TransCentury Limited, a Nairobi Securities Exchange listed infrastructure company, has announced the sale of its 34 per cent equity stake in the Kenya–Uganda rail concessionaire Rift Valley Railways (RVR), to Egypt’s Citadel Capital.
Citadel, a private equity firm, said it bought the shares for $37.8m (about Shs96 trillion), raising its stake to 85 per cent up from 51 per cent in Africa Railways which runs RVR together with Bomi Holdings, which owns a 15 per cent stake. Bomi Holdings is run by Ugandan business mogul Charles Mbiire. However, Mr Mbiire was not readily available to comment on the latest developments.
Citadel Capital founder and chairman Ahmed Heikal, on why the firm sought the deal in railway business, said, they are honoured to continue working with their partners in Africa Railways on RVR’s turnaround story.
The latest happenings are likely to translate more efficient development of the Kenya-Uganda railway given the reduced bureaucratic hurdle that comes as a result of TransCentury’s exit.

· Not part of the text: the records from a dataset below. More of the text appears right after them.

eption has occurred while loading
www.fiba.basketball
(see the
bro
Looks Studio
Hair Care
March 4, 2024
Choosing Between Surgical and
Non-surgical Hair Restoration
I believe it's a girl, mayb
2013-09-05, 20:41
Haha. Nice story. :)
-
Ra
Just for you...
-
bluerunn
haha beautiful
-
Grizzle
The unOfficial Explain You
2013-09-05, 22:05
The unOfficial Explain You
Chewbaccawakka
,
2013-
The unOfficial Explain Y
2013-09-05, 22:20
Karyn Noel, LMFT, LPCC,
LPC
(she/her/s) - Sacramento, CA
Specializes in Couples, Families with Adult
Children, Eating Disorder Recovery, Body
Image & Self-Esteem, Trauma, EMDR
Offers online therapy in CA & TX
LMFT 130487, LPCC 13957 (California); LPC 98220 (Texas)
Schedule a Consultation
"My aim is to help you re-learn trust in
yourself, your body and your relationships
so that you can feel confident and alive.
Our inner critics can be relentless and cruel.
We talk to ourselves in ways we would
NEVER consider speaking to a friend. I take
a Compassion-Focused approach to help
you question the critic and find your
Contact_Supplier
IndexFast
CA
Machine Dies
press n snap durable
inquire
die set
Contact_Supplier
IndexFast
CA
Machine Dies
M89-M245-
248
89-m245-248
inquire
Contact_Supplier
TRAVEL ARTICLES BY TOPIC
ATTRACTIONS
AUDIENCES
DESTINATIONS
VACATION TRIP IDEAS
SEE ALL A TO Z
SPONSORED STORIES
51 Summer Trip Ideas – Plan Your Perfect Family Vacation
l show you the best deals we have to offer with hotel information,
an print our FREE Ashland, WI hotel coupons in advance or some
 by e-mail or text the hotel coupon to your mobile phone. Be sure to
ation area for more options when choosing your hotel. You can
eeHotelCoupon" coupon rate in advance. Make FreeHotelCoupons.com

World-class railway services
“The citizens and business communities of Kenya and Uganda have a right to a world-class national railway that serves as an engine of national development,” Mr Heikal said, adding that RVR will continue to provide reliable, cost-effective transportation solutions to East Africa’s emerging oil, gas and manufacturing industries.
TransCentury first invested in RVR in December 2006 after acquiring a 20 per cent stake in the company and later increased its shareholding to 34 per cent in May 2010.
Earlier this year, TransCentury, announced its subsidiary Safari Rail Company Limited (Safari Rail), had exercised an option that would result in a change of its shareholding in KU Railways Holdings Limited (KURH).
This triggered a 60-day deadline under which Citadel had to either divest its majority shareholding to TransCentury or buy it out. Citadel chose the latter option.
Rift valley railways recent developments
RvR have in the last three years, completed the first phase of the rehabilitation of 500 kilometres of rail that links Kenya with Tororo in Eastern Uganda and Gulu in the north, ending two decades of neglect. The company also recently announced a move into a phase that will see it purchase new locomotives, doubling its fleet size in the coming 12 months.
Citadel’s managing director for Transportation Investments, Karim Sadek, said both TransCentury and Bomi has worked closely with RVR management to deliver on promises made to people in Uganda and Kenya.